Разговор оказался коротким, поскольку Ройбен действительно не мог вспомнить «чего-то нового» по поводу той ужасной ночи. На самом деле сотрудники лишь хотели выложить кому-то свое возмущение тем, что люди не понимают до конца, что за существо этот Человек-волк, и пора поймать этого маньяка, пока он не растерзал невинного.
Спустя пять минут после их ухода Ройбен снова был вынужден прерваться. Ему позвонил Стюарт, на мобильный.
— Вы знаете, кто я такой, — раздался бодрый голос. — Ну, это, я просто только что говорил по телефону с Билли Кейл, вашим редактором, а еще я читал вашу статью, интервью с той женщиной, первой повстречавшей Человека-волка. Я хочу поговорить с вами. Если вас это хоть как-то интересует, пожалуйста, приезжайте в Санта-Розу. Они меня пока не выпускают. И знаете что, если вы решите с этим не связываться, о'кей, но мне надо знать это сейчас, поскольку, если вы не согласны, я позвоню кому-нибудь еще, хорошо? Так да или нет, как думаете? Иначе я звоню вашему редактору, она сказала, что это маловероятно…
— Стой. Скажи мне просто, где ты находишься, точно. Я выезжаю.
— О, боже мой, я-то думал, что наговариваю в автоответчик. Это вы? Круто. Я в больнице Святого Марка, в Санта-Розе. Поторопитесь, а то они грозят дать мне снотворное.

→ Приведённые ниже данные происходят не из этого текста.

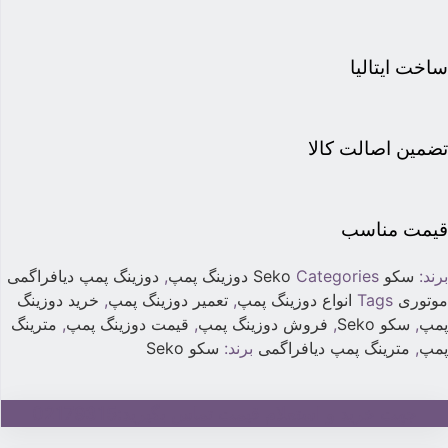
اخت ایتالیا
ضمین اصالت کالا
یمت مناسب
رند:
سکو Seko
Categories
دوزینگ پمپ
,
دوزینگ پمپ دیافراگمی
وتوری
Tags
انواع دوزینگ پمپ
,
تعمیر دوزینگ پمپ
,
خرید دوزینگ
مپ
,
سکو Seko
,
فروش دوزینگ پمپ
,
قیمت دوزینگ پمپ
,
مترینگ
مپ
,
مترینگ پمپ دیافراگمی
برند:
سکو Seko
جهت خرید و استعلام قیمت تماس بگیرید:02179315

К тому времени, когда Ройбен приехал, у Стюарта начался жар, и Ройбену не позволили увидеться с ним. Ройбен решил подождать, сколько угодно, хоть пару часов, хоть пару дней. Наконец, в два часа дня его пустили к парню. К этому времени Ройбен уже дважды написал Грейс, настаивая, чтобы она поскорее связалась с врачами в Санта-Розе и «поделилась» с ними распорядком процедур, которые она проводила с ним, на случай, если ребенок был укушен или поцарапан.

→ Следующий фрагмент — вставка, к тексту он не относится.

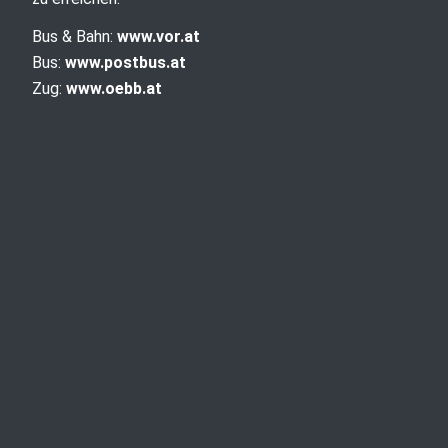
Bus & Bahn:
www.vor.at
Bus:
www.postbus.at
Zug:
www.oebb.at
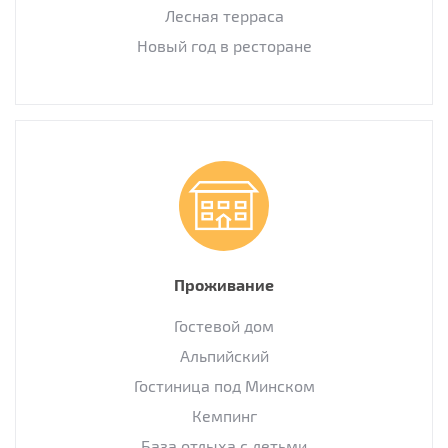
Лесная терраса
Новый год в ресторане
Проживание
Гостевой дом
Альпийский
Гостиница под Минском
Кемпинг
База отдыха с детьми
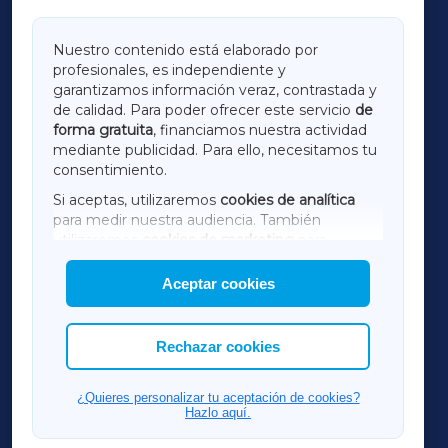
GALICIAXA
Nuestro contenido está elaborado por
profesionales, es independiente y
LUGOXA
garantizamos información veraz, contrastada y
de calidad. Para poder ofrecer este servicio
de
forma gratuita
, financiamos nuestra actividad
TERRACHAXA
mediante publicidad. Para ello, necesitamos tu
consentimiento.
SARRIAXA
Si aceptas, utilizaremos
cookies de analítica
para medir nuestra audiencia. También
AMARIÑAXA
utilizaremos
cookies de marketing
para
mostrar publicidad de terceros.
Aceptar cookies
RIBEIRASACRAXA
Asimismo, puedes personalizar la elección de
las cookies que deseas permitir.
ACORUÑAXA
Rechazar cookies
FERROLXA
¿Quieres personalizar tu aceptación de cookies?
Hazlo aquí.
OURENSEXA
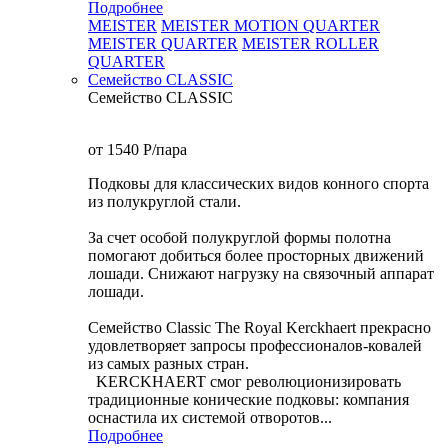
Подробнее
MEISTER
MEISTER MOTION QUARTER
MEISTER QUARTER
MEISTER ROLLER
QUARTER
Семейство CLASSIC
Семейство CLASSIC
от 1540
P
/пара
Подковы для классических видов конного спорта
из полукруглой стали.
За счет особой полукруглой формы полотна
помогают добиться более просторных движений
лошади. Снижают нагрузку на связочный аппарат
лошади.
Семейство Classic The Royal Kerckhaert прекрасно
удовлетворяет запросы профессионалов-ковалей
из самых разных стран.
KERCKHAERT смог революционизировать
традиционные конические подковы: компания
оснастила их системой отворотов...
Подробнее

Грейс не решалась на такое. «Никто не сообщал ничего насчет того, что ребенок был укушен», — ответила она.
Но ребенок был укушен.
Когда Ройбен вошел, Стюарт сидел, привалившись к куче подушек, и у него в венах торчали два катетера, присоединенные к капельницам. У него на лице и левой руке были повязки, но он «чудесным образом» быстро шел на поправку. Пил шоколадный молочный коктейль, ухмыляясь. Веснушки и большие глаза, в которых читалось веселье, сразу заставили Ройбена вспомнить Тома Сойера и Гека Финна.
— Меня укусили! — сказал Стюарт, выставляя вперед забинтованную руку, с которой свисали трубки капельниц. — Я превращусь в вервольфа.
И он расхохотался, не в силах сдержаться.
«Обезболивающие», — подумал Ройбен.
Мать Стюарта, Баффи Лонгстрит, ослепительная крашеная блондинка, с такими же веснушками по щекам, как у сына, и миниатюрным носом, слегка вздернутым стараниями пластического хирурга, сидела в углу, сложив руки на груди и глядя на сына со смесью удивления и ужаса.
— Правда, можно, я прямо сейчас скажу, — продолжил Стюарт. — Если этот парень и носит костюм, в чем не сомневается ни один нормальный человек, то это просто первый класс. В смысле, это всем костюмам костюм, и этот парень явно был под РСВ, поскольку ни один другой наркотик не дал бы ему такой силы. В смысле, что он бросился туда, куда бы ангелы не сунулись. Вы не поверите, каков он в действии.
Что до меня, я не отрицаю возможности того, что это какое-то неизвестное существо или животное. Но согласен изложить свою любимую, так сказать, теорию.
— Какую же? — спросил Ройбен, хотя прекрасно понимал, что это интервью такого сорта, когда вопросы задавать не обязательно.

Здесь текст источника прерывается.